Strong disagree here. Network effects are king here, and social media is a natural mono/oligopoly. Overcoming this requires the construction of a superior and more addictive product, and the incentives just aren't there for such platforms.
The smart move is to hit them with the hammer of regulation here. They can either be the small exclusive club with tight control over their members and their behavior, or the mass market app with minimal control over their userbase.
The alternative is to have the full cyberpunk future, where "I like <wrongthink>" means being cut off from everything. Banks, search, email. We're already seeing the slope, and it's pretty damn slippery.
> Overcoming this requires the construction of a superior and more addictive product, and the incentives just aren't there for such platforms.
Nope. You can have a smaller, simpler substitute if you have comparative advantage in some other niche.
DuckDuckGo is making a decent showing against Google, despite arriving on the scene almost 2 decades later. A handful of righty / unPC social media properties (Gab, Parler, whatever Lindell’s app is called this week, etc) are slowly eating into Facebook/Twitter market share because they promise less moderation.
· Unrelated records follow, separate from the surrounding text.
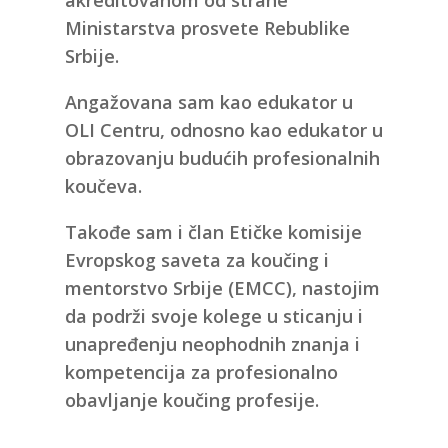
akreditovanom od strane
Ministarstva prosvete Rebublike
Srbije.
Angažovana sam kao edukator u
OLI Centru, odnosno kao edukator u
obrazovanju budućih profesionalnih
koučeva.
Takođe sam i član Etičke komisije
Evropskog saveta za koučing i
mentorstvo Srbije (EMCC), nastojim
da podrži svoje kolege u sticanju i
unapređenju neophodnih znanja i
kompetencija za profesionalno
obavljanje koučing profesije.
Didn't said righty social media properties literally have to face existential threats like getting multiple hosting providers drop them?
Moreover, this is only something that's fine if you accept ceding control of the vast majority of communication to private control. I. E, we now get cyberpunk thoughtcrime dystopia.
> if you accept ceding control of the vast majority of communication to private control
When our lifetimes has it not always been this case? Newspapers, television, internet have always been this way (owned by an organization and provided with contractual limitations). Talking face to face in your own home is the only unabridged communication method, even in the USA. I have always found this issue strange that people demand that App Stores, cloud platforms, web hosting, etc must allow any content despite the companies’ freedom of association (and disassociation). We aren’t talking about companies which are covered by Common Carrier laws.
And “existential” doesn’t mean what you think it means. They are rebuilding on different platforms and other substitutes are coming online.
The smart move is to hit them with the hammer of regulation here. They can either be the small exclusive club with tight control over their members and their behavior, or the mass market app with minimal control over their userbase.
The alternative is to have the full cyberpunk future, where "I like <wrongthink>" means being cut off from everything. Banks, search, email. We're already seeing the slope, and it's pretty damn slippery.